# TS3: Logitech G500 Taste als P2T zuweisen - wie?



## RubenPlinius (29. April 2011)

hallo leute

ich habe seit heute eine g500 und würde gerne eine der seitentasten als push 2 talk button konfigurieren, allerdings erkennt ts3 scheinbar die tasten nicht - gibt es da eine möglichkeit ts3 die seitentasten "beizubringen"?
allerdings würde ich es gerne vermeiden, eine tastatur-taste der seitentaste zuzuweisen und somit die p2t funktion auf die seitentaste zu legen...gerade das möchte ich ja nicht tun

die rechte maustaste wird ja zb als maustaste 2 erkannt...aber die zusatztasten halt leider nicht 
gibt es da vll ein ts3 plugin oder ähnliches?

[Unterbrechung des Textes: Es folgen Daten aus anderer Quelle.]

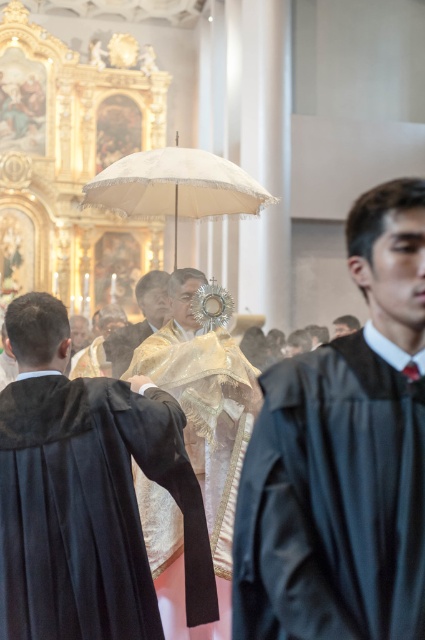 Question: Among these points, which one is nearest to the camera?

Choices:
 (A) [x=337, y=598]
 (B) [x=129, y=339]
 (C) [x=119, y=179]
 (D) [x=155, y=620]

Answer: (A)

Question: Is velvet black robe at center in front of shiny gold robe at center?

Choices:
 (A) yes
 (B) no

Answer: (A)

Question: Is smooth black robe at center further to camera compared to velvet black robe at center?

Choices:
 (A) no
 (B) yes

Answer: (A)

Question: Which point is farther to the camera?

Choices:
 (A) (28, 554)
 (B) (322, 516)

Answer: (A)

Question: Which object is positioned farthest from the white lace umbrella at center?

Choices:
 (A) shiny gold robe at center
 (B) gold textured robe at center
 (C) smooth black robe at center

Answer: (C)

Question: Observing the image, what is the correct spatial positioning of velvet black robe at center in reference to gold textured robe at center?

Choices:
 (A) below
 (B) above

Answer: (A)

dr googleberg hat mir da leider nicht weiterhelfen können bisher 
ich hab zwar einiges gefunden wo leute ein ähnliches problem haben, aber nichts wo es gelöst wurde

ich danke euch herzlich im voraus!


----------



## ichbinnichtschuld (29. April 2011)

hm wird maustaste 4/5 in wow richtig erkannt?


----------



## RubenPlinius (29. April 2011)

also das problem hat nichts mit wow zu tun, nochdazu da ich nicht einmal wow spiele xD
aber in sämtlichen anderen programmen wo ich es nutze werden sämtliche maustasten erkannt, ja


----------



## ichbinnichtschuld (29. April 2011)

die chancen stehen in nem mehrheitlichen wow forum imemr gut 
wenn sie in den anderen programmen als maus 4 und 5 erkannt werden ist es schonmal gut, wegen ts kann ich erst später gucken


----------



## mristau (29. April 2011)

Also bei mir hat das eben prima funktioniert, wurde erkannt als Maustaste 4 oder 5
Hab eine Roccat Kone.

Als was sind die Tasten denn im Maustreiber belegt, Standard sollte sein IE Back / IE Forward, bzw. History Back / Forward, je nach Hersteller andere Bezeichnungen
Bei Logitech gab es soweit ich mich erinnern kann noch zusätzlich Belegungen rein Maustaste 1-x


----------



## Sam_Fischer (29. April 2011)

Doofe frage, Treiber Installiert?


----------



## RubenPlinius (29. April 2011)

treiber installiert ^^

im treiber hab ich die taste als "standardtaste" definiert
es müsste wahrscheinlich taste 6 sein oder so...es handelt sich um die dritte seitentaste der g500
und wie gesagt, leider geht das nicht in ts3


----------



## RubenPlinius (30. April 2011)

ich hab das problem jetzt doch mit einem workaround gelöst

ich habe der mittleren seitentaste (die laut setpoint taste 10 sein dürfte) die mittlere maustaste zugewiesen
da ich das mausrad eh nie klicke, nutze ich die maustaste 3 ja sonst gar nicht...und die taste 3 wird von ts3 problemlos erkannt

danke vielmals für euren rat


----------